🤖 AI Summary
This work systematically evaluates the effectiveness of large language models (LLMs) for line-level vulnerability localization (AVL)—a task lacking comprehensive empirical investigation. Experiments are conducted on BigVul (C/C++) and smart contract vulnerability datasets, covering over ten code-understanding LLMs (60M–16B parameters) spanning encoder-only, encoder-decoder, and decoder-only architectures, under zero-shot, one-shot, discriminative fine-tuning, and generative fine-tuning paradigms. Key contributions include: (1) the first empirical demonstration that discriminative fine-tuning substantially outperforms existing approaches; (2) the proposal of sliding-window context partitioning and right-forward embedding to mitigate context-length limitations; and (3) strong cross-CWE and cross-project generalization, yielding significant improvements in localization accuracy and surpassing state-of-the-art methods.
📝 Abstract
Recently, Automated Vulnerability Localization (AVL) has attracted much attention, aiming to facilitate diagnosis by pinpointing the lines of code responsible for discovered vulnerabilities. Large Language Models (LLMs) have shown potential in various domains, yet their effectiveness in vulnerability localization remains underexplored. In this work, we perform the first comprehensive study of LLMs for AVL. Our investigation encompasses 10+ leading LLMs suitable for code analysis, including ChatGPT and various open-source models, across three architectural types: encoder-only, encoder-decoder, and decoder-only, with model sizes ranging from 60M to 16B parameters.

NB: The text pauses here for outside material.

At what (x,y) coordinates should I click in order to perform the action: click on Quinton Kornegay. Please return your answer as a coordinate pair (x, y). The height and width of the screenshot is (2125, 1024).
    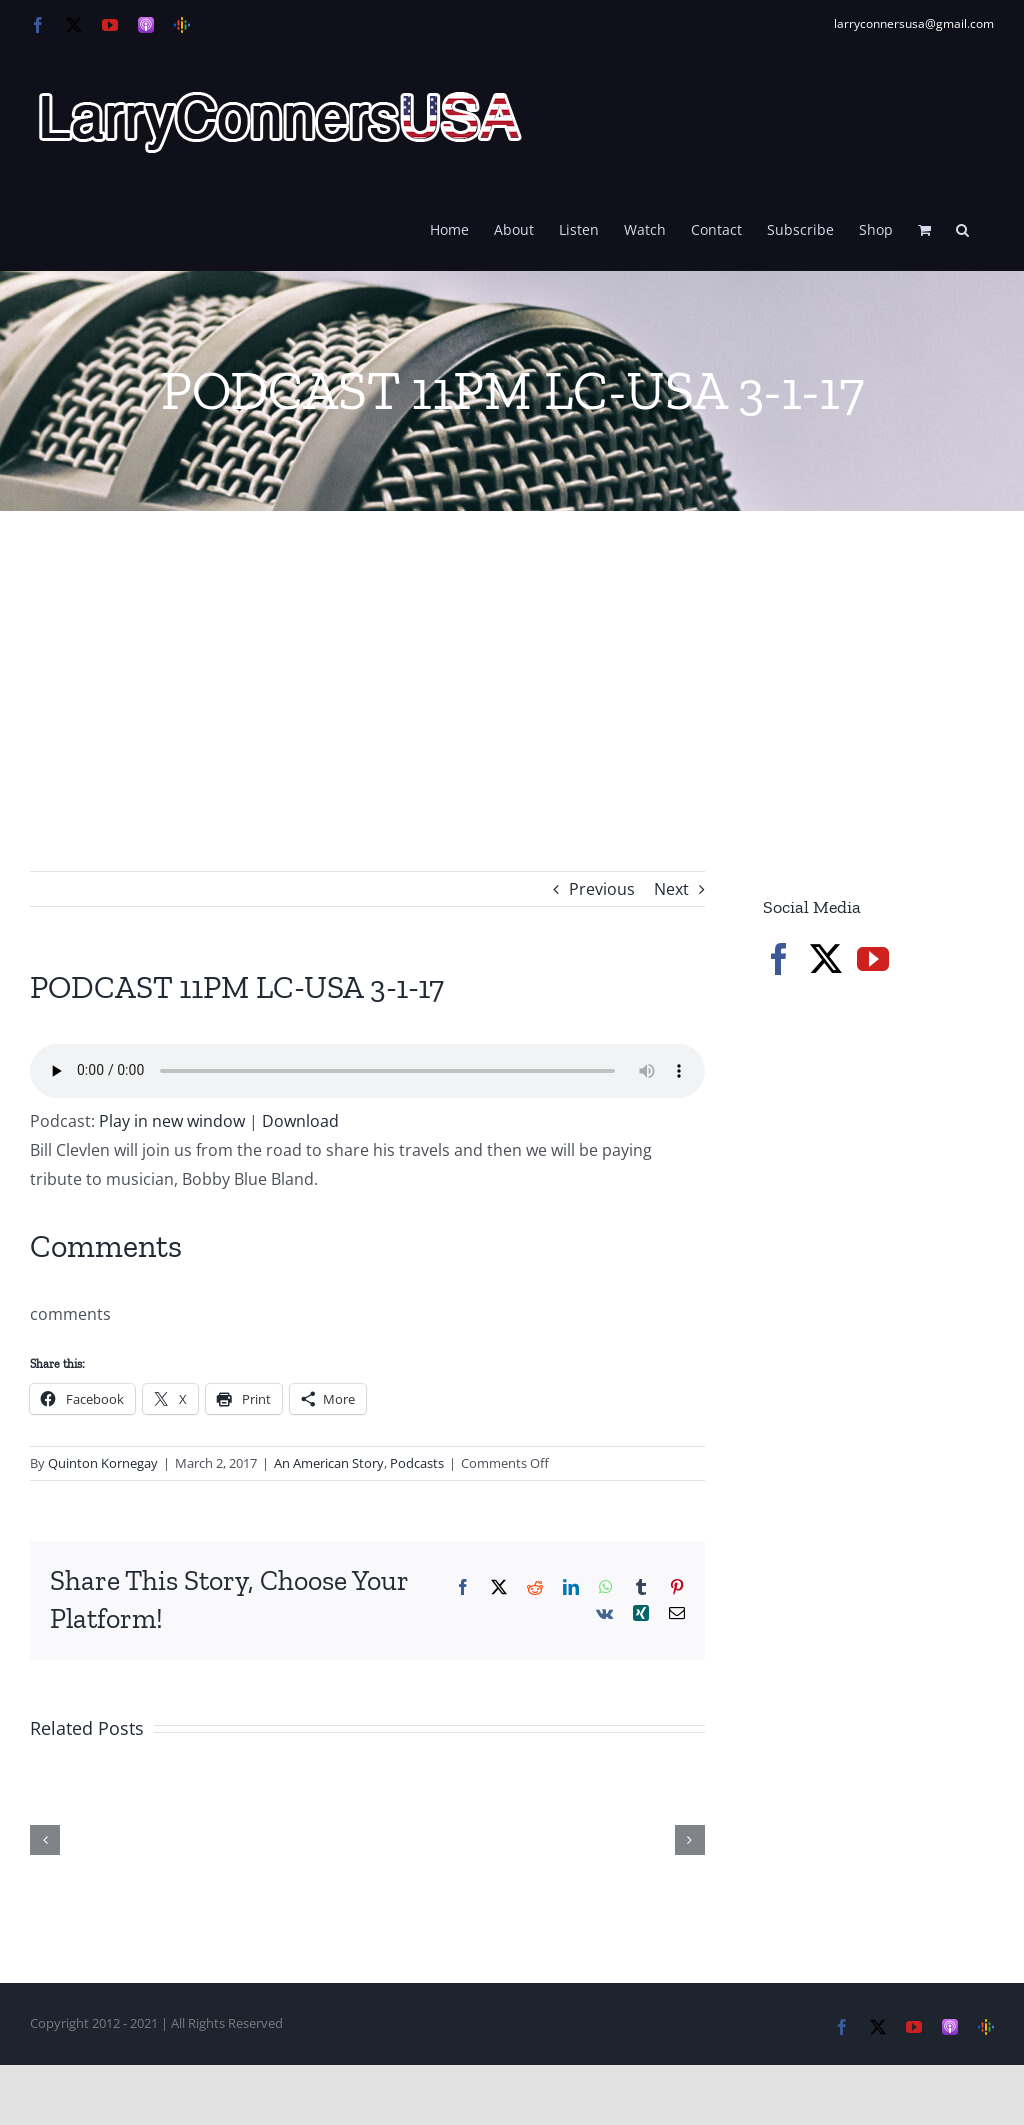     Looking at the image, I should click on (103, 1463).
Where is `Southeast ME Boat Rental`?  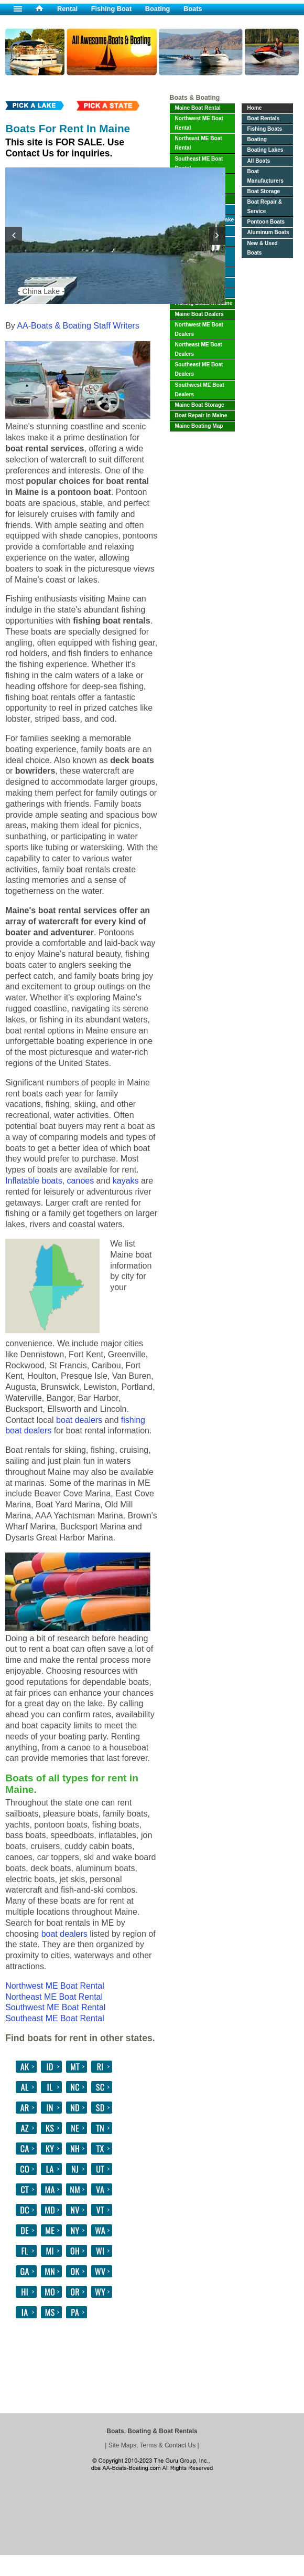 Southeast ME Boat Rental is located at coordinates (54, 2018).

We explore the efficacy of these LLMs using 4 distinct paradigms: zero-shot learning, one-shot learning, discriminative fine-tuning, and generative fine-tuning. Our evaluation framework is applied to the BigVul-based dataset for C/C++, and an additional dataset comprising smart contract vulnerabilities. The results demonstrate that discriminative fine-tuning of LLMs can significantly outperform existing learning-based methods for AVL, while other paradigms prove less effective or unexpectedly ineffective for the task. We also identify challenges related to input length and unidirectional context in fine-tuning processes for encoders and decoders. We then introduce two remedial strategies: the sliding window and the right-forward embedding, both of which substantially enhance performance. Furthermore, our findings highlight certain generalization capabilities of LLMs across Common Weakness Enumerations (CWEs) and different projects, indicating a promising pathway toward their practical application in vulnerability localization.